Les agents de terrain de l'ONF notent les caractéristiques de l'événement dans leur carnet d'avalanche, chaque fois qu'une avalanche a lieu sur un site EPA : date, enneigement, altitude de départ, d'arrivée, type d'avalanche… Toutes ces informations sont reportées sur un avis d'avalanche. Celui-ci est envoyé au Cemagref qui saisit les informations dans une base de données. Plus de 70 000 événements sont aujourd'hui disponibles sur le site que vous consultez.
La CLPA indique essentiellement les emprises des avalanches, c'est-à-dire les extensions maximales des événements connus. Elle est mise à jour chaque année. Tous les dix ans, une enquête récapitulative de mise à jour plus approfondie est menée.

Les informations sont collectées selon deux processus indépendants :

Le recueil de témoignages
: une investigation très large est menée à bien par un enquêteur du Cemagref.

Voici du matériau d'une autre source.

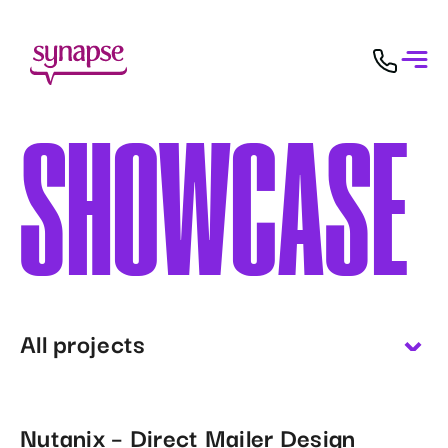
SHOWCASE
All projects
Nutanix – Direct Mailer Design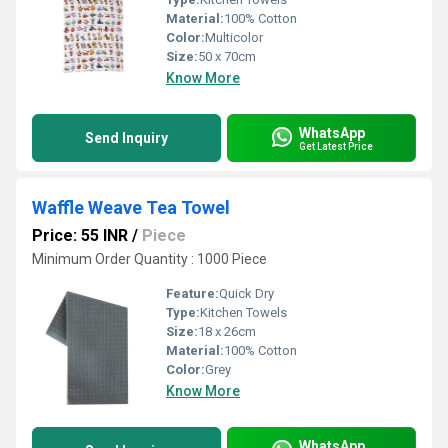
Material:
100% Cotton
Color:
Multicolor
Size:
50 x 70cm
Know More
WhatsApp
Send Inquiry
Get Latest Price
Waffle Weave Tea Towel
Price: 55 INR
/
Piece
Minimum Order Quantity : 1000 Piece
Feature:
Quick Dry
Type:
Kitchen Towels
Size:
18 x 26cm
Material:
100% Cotton
Color:
Grey
Know More
WhatsApp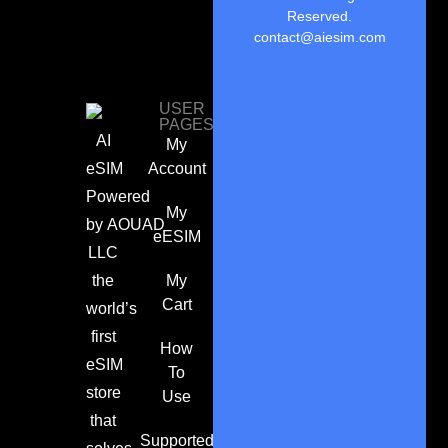
Reserved.
contact@aiesim.com
USER
PAGES
AI
My
eSIM
Account
Powered
My
by
AOUAD
eESIM
LLC
the
My
Cart
world’s
first
How
eSIM
To
store
Use
that
Supported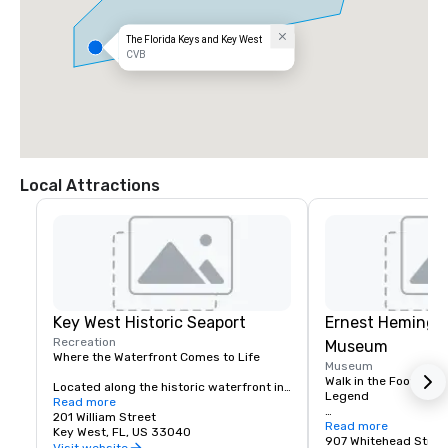
The Florida Keys and Key West
CVB
Local Attractions
Key West Historic Seaport
Ernest Heming
Recreation
Museum
Where the Waterfront Comes to Life

Museum
Walk in the Footsteps 
Located along the historic waterfront in 
Legend

Old Town Key West, the Key West Historic 
Read more
Seaport is a vibrant destination where 
201 William Street
Located in the heart 
Read more
history, dining, shopping, entertainment, 
Key West, FL, US 33040
West, the Ernest He
907 Whitehead Stree
and maritime culture come together. 
Visit website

Celui-ci prend des renseignements auprès de la population et dans tous les documents les plus accessibles (écrits, photographies, rapports, études, journaux, archives…). Les informations ainsi récoltées permettent de délimiter les emprises des avalanches connues. Elles sont ensuite numérotées et accompagnées d'une fiche signalétique qui reporte les renseignements collectés comme la localisation, la date, le type d'avalanche… et permet ainsi un suivi du témoignage à la cartographie.

photo interprétation CLPAL'interprétation des événements passés : une photo-interprétation est réalisée à partir de stéréophotographies prises en été. Le chargé d'étude CLPA y cherche des « empreintes » d'avalanches : trouée dans la végétation, arbres cassés, éboulis… Des indices, invisibles sur les photographies (trouée sous les arbres), vont être recherchés sur le terrain pour compléter les informations de la photo-interprétation. Tous ces éléments vont être interprétés pour déterminer l'emprise maximale des événements ayant laissé des traces.
exemple de carte
Sur un fond de carte IGN 1/25 000, les emprises maximales des événements sont tracées, de couleur différente pour les limites provenant de l'interprétation des événements passés (orange) ou grâce au recueil de témoignage (rose). On trouve aussi sur la carte l'indication des dispositifs fixes de protection paravalanche. Les cartes sont accompagnées d'une notice par massif PRA, qui fait la synthèse des informations récoltées à l'échelle d'un massif montagneux, délimité géographiquement par Météo France en vue de la prévision du risque d'avalanche (PRA).

Commanditaires et prestataires

La commande de l'EPA et de la CLPA est confirmée depuis 2002 par le Ministère de l'Ecologie, du Développement et de l'Aménagement Durables (MEDAD). Celui-ci s'est engagé dans une perspective à long terme.

Le MEDD confie la réalisation de l'EPA et de la CLPA à deux exécutants :
En ce qui concerne l'EPA, le Ministère finance d'une part le fonctionnement permanent (observation de nouveaux événements), et d'autre part la rénovation jusqu'en 2006 du dispositif de l'EPA (mise à jour de la liste des sites observés, localisation sur cartes, mise sur Internet des résultats…).

Le Ministère alloue un budget pour la mise à jour annuelle de la CLPA. De plus, il investit pour la réalisation d'une enquête approfondie tous les dix ans. A cette occasion, les cartes sont réactualisées et les départements et les régions concernés sont sollicités pour participer au financement. Ainsi, de nombreuses collectivités locales ont déjà participé.